[ACTIVITY]:
Without leaving anything out, print every line of the data.

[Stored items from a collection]

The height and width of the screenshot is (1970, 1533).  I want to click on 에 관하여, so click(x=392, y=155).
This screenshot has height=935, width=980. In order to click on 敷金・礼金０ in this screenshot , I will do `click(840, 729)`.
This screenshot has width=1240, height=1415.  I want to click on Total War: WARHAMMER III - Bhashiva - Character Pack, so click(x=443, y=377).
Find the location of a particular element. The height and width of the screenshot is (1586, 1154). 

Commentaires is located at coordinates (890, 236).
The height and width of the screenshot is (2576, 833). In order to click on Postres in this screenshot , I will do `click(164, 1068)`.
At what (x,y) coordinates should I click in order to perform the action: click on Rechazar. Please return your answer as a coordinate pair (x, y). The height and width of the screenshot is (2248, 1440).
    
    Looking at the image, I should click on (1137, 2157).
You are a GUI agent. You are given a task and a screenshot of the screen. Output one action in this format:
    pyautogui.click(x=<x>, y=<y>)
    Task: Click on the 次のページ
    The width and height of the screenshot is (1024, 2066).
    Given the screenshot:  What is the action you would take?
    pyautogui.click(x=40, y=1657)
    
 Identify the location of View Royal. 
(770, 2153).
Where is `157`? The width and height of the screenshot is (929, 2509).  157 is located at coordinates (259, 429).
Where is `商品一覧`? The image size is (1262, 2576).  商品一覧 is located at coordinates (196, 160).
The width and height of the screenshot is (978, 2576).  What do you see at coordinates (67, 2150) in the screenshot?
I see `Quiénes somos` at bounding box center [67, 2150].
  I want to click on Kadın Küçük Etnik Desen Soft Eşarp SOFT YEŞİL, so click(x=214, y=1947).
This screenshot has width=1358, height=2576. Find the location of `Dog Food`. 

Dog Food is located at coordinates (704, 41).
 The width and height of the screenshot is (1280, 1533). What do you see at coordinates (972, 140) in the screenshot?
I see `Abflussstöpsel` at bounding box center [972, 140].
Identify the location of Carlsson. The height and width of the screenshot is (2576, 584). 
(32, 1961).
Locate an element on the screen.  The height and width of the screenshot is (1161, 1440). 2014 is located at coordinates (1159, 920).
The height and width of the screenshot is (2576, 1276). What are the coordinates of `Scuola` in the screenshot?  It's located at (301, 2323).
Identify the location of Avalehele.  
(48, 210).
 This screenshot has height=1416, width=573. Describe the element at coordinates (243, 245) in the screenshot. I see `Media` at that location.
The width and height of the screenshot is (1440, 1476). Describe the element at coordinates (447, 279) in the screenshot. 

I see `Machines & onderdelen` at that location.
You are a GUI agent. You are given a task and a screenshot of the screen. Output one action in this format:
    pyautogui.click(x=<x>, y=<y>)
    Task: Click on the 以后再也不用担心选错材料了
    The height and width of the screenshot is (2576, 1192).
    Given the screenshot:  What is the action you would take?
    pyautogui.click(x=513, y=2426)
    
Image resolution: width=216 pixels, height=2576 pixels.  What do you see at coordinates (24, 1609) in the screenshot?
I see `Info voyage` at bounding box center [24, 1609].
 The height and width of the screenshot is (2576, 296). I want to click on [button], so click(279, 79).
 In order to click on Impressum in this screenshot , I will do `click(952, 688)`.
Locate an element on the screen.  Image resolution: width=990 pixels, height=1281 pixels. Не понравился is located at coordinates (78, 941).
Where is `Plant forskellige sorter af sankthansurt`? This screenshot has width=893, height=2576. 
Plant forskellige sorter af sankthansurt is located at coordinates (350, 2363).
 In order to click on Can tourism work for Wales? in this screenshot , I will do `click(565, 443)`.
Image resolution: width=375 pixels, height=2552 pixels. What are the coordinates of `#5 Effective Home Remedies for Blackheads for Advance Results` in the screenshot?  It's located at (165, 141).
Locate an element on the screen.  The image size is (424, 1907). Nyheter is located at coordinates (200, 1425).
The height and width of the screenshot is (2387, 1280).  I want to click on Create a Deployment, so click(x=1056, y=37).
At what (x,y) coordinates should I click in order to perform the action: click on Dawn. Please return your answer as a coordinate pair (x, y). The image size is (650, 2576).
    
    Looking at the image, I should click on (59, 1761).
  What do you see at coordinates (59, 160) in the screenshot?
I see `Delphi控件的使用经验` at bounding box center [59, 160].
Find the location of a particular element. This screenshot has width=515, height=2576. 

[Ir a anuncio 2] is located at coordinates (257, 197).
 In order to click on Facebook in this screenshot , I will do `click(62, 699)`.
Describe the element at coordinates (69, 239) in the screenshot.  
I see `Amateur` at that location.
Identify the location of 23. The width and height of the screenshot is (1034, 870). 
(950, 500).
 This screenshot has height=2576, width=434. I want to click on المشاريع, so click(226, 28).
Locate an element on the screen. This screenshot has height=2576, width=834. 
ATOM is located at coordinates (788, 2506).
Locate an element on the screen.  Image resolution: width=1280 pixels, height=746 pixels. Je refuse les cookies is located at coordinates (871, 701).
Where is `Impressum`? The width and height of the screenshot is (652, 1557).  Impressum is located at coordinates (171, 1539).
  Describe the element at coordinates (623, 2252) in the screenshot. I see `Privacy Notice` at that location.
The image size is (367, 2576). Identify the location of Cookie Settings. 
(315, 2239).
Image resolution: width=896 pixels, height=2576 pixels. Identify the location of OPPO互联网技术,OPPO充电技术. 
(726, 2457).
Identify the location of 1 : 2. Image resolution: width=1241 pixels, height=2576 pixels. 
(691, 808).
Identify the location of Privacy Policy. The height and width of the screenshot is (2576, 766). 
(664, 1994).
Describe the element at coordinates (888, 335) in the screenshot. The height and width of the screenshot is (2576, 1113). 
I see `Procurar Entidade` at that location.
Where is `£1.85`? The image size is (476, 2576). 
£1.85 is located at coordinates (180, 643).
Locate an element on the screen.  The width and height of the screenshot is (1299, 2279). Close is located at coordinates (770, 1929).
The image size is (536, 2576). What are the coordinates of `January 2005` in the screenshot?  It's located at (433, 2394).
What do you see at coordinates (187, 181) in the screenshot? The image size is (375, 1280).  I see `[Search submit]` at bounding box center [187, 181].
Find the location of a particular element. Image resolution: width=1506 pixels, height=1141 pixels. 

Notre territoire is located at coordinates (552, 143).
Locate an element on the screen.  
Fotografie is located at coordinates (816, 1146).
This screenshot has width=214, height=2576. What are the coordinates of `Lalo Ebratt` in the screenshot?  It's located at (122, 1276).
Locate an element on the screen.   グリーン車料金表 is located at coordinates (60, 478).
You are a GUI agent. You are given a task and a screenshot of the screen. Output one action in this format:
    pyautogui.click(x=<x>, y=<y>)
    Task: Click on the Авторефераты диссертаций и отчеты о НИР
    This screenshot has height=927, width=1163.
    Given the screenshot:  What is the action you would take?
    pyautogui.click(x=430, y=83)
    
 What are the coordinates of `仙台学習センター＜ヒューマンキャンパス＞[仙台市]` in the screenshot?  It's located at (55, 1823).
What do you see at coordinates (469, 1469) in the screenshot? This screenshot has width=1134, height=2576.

[SOLUTION]:
The height and width of the screenshot is (1970, 1533).  I want to click on 에 관하여, so click(x=392, y=155).
This screenshot has height=935, width=980. In order to click on 敷金・礼金０ in this screenshot , I will do `click(840, 729)`.
This screenshot has width=1240, height=1415.  I want to click on Total War: WARHAMMER III - Bhashiva - Character Pack, so click(x=443, y=377).
Find the location of a particular element. The height and width of the screenshot is (1586, 1154). 

Commentaires is located at coordinates (890, 236).
The height and width of the screenshot is (2576, 833). In order to click on Postres in this screenshot , I will do `click(164, 1068)`.
At what (x,y) coordinates should I click in order to perform the action: click on Rechazar. Please return your answer as a coordinate pair (x, y). The height and width of the screenshot is (2248, 1440).
    
    Looking at the image, I should click on (1137, 2157).
You are a GUI agent. You are given a task and a screenshot of the screen. Output one action in this format:
    pyautogui.click(x=<x>, y=<y>)
    Task: Click on the 次のページ
    The width and height of the screenshot is (1024, 2066).
    Given the screenshot:  What is the action you would take?
    pyautogui.click(x=40, y=1657)
    
 Identify the location of View Royal. 
(770, 2153).
Where is `157`? The width and height of the screenshot is (929, 2509).  157 is located at coordinates (259, 429).
Where is `商品一覧`? The image size is (1262, 2576).  商品一覧 is located at coordinates (196, 160).
The width and height of the screenshot is (978, 2576).  What do you see at coordinates (67, 2150) in the screenshot?
I see `Quiénes somos` at bounding box center [67, 2150].
  I want to click on Kadın Küçük Etnik Desen Soft Eşarp SOFT YEŞİL, so click(x=214, y=1947).
This screenshot has width=1358, height=2576. Find the location of `Dog Food`. 

Dog Food is located at coordinates (704, 41).
 The width and height of the screenshot is (1280, 1533). What do you see at coordinates (972, 140) in the screenshot?
I see `Abflussstöpsel` at bounding box center [972, 140].
Identify the location of Carlsson. The height and width of the screenshot is (2576, 584). 
(32, 1961).
Locate an element on the screen.  The height and width of the screenshot is (1161, 1440). 2014 is located at coordinates (1159, 920).
The height and width of the screenshot is (2576, 1276). What are the coordinates of `Scuola` in the screenshot?  It's located at (301, 2323).
Identify the location of Avalehele.  
(48, 210).
 This screenshot has height=1416, width=573. Describe the element at coordinates (243, 245) in the screenshot. I see `Media` at that location.
The width and height of the screenshot is (1440, 1476). Describe the element at coordinates (447, 279) in the screenshot. 

I see `Machines & onderdelen` at that location.
You are a GUI agent. You are given a task and a screenshot of the screen. Output one action in this format:
    pyautogui.click(x=<x>, y=<y>)
    Task: Click on the 以后再也不用担心选错材料了
    The height and width of the screenshot is (2576, 1192).
    Given the screenshot:  What is the action you would take?
    pyautogui.click(x=513, y=2426)
    
Image resolution: width=216 pixels, height=2576 pixels.  What do you see at coordinates (24, 1609) in the screenshot?
I see `Info voyage` at bounding box center [24, 1609].
 The height and width of the screenshot is (2576, 296). I want to click on [button], so click(279, 79).
 In order to click on Impressum in this screenshot , I will do `click(952, 688)`.
Locate an element on the screen.  Image resolution: width=990 pixels, height=1281 pixels. Не понравился is located at coordinates (78, 941).
Where is `Plant forskellige sorter af sankthansurt`? This screenshot has width=893, height=2576. 
Plant forskellige sorter af sankthansurt is located at coordinates (350, 2363).
 In order to click on Can tourism work for Wales? in this screenshot , I will do `click(565, 443)`.
Image resolution: width=375 pixels, height=2552 pixels. What are the coordinates of `#5 Effective Home Remedies for Blackheads for Advance Results` in the screenshot?  It's located at (165, 141).
Locate an element on the screen.  The image size is (424, 1907). Nyheter is located at coordinates (200, 1425).
The height and width of the screenshot is (2387, 1280).  I want to click on Create a Deployment, so click(x=1056, y=37).
At what (x,y) coordinates should I click in order to perform the action: click on Dawn. Please return your answer as a coordinate pair (x, y). The image size is (650, 2576).
    
    Looking at the image, I should click on (59, 1761).
  What do you see at coordinates (59, 160) in the screenshot?
I see `Delphi控件的使用经验` at bounding box center [59, 160].
Find the location of a particular element. This screenshot has width=515, height=2576. 

[Ir a anuncio 2] is located at coordinates (257, 197).
 In order to click on Facebook in this screenshot , I will do `click(62, 699)`.
Describe the element at coordinates (69, 239) in the screenshot.  
I see `Amateur` at that location.
Identify the location of 23. The width and height of the screenshot is (1034, 870). 
(950, 500).
 This screenshot has height=2576, width=434. I want to click on المشاريع, so click(226, 28).
Locate an element on the screen. This screenshot has height=2576, width=834. 
ATOM is located at coordinates (788, 2506).
Locate an element on the screen.  Image resolution: width=1280 pixels, height=746 pixels. Je refuse les cookies is located at coordinates (871, 701).
Where is `Impressum`? The width and height of the screenshot is (652, 1557).  Impressum is located at coordinates (171, 1539).
  Describe the element at coordinates (623, 2252) in the screenshot. I see `Privacy Notice` at that location.
The image size is (367, 2576). Identify the location of Cookie Settings. 
(315, 2239).
Image resolution: width=896 pixels, height=2576 pixels. Identify the location of OPPO互联网技术,OPPO充电技术. 
(726, 2457).
Identify the location of 1 : 2. Image resolution: width=1241 pixels, height=2576 pixels. 
(691, 808).
Identify the location of Privacy Policy. The height and width of the screenshot is (2576, 766). 
(664, 1994).
Describe the element at coordinates (888, 335) in the screenshot. The height and width of the screenshot is (2576, 1113). 
I see `Procurar Entidade` at that location.
Where is `£1.85`? The image size is (476, 2576). 
£1.85 is located at coordinates (180, 643).
Locate an element on the screen.  The width and height of the screenshot is (1299, 2279). Close is located at coordinates (770, 1929).
The image size is (536, 2576). What are the coordinates of `January 2005` in the screenshot?  It's located at (433, 2394).
What do you see at coordinates (187, 181) in the screenshot? The image size is (375, 1280).  I see `[Search submit]` at bounding box center [187, 181].
Find the location of a particular element. Image resolution: width=1506 pixels, height=1141 pixels. 

Notre territoire is located at coordinates (552, 143).
Locate an element on the screen.  
Fotografie is located at coordinates (816, 1146).
This screenshot has width=214, height=2576. What are the coordinates of `Lalo Ebratt` in the screenshot?  It's located at (122, 1276).
Locate an element on the screen.   グリーン車料金表 is located at coordinates (60, 478).
You are a GUI agent. You are given a task and a screenshot of the screen. Output one action in this format:
    pyautogui.click(x=<x>, y=<y>)
    Task: Click on the Авторефераты диссертаций и отчеты о НИР
    This screenshot has height=927, width=1163.
    Given the screenshot:  What is the action you would take?
    pyautogui.click(x=430, y=83)
    
 What are the coordinates of `仙台学習センター＜ヒューマンキャンパス＞[仙台市]` in the screenshot?  It's located at (55, 1823).
What do you see at coordinates (469, 1469) in the screenshot? This screenshot has width=1134, height=2576.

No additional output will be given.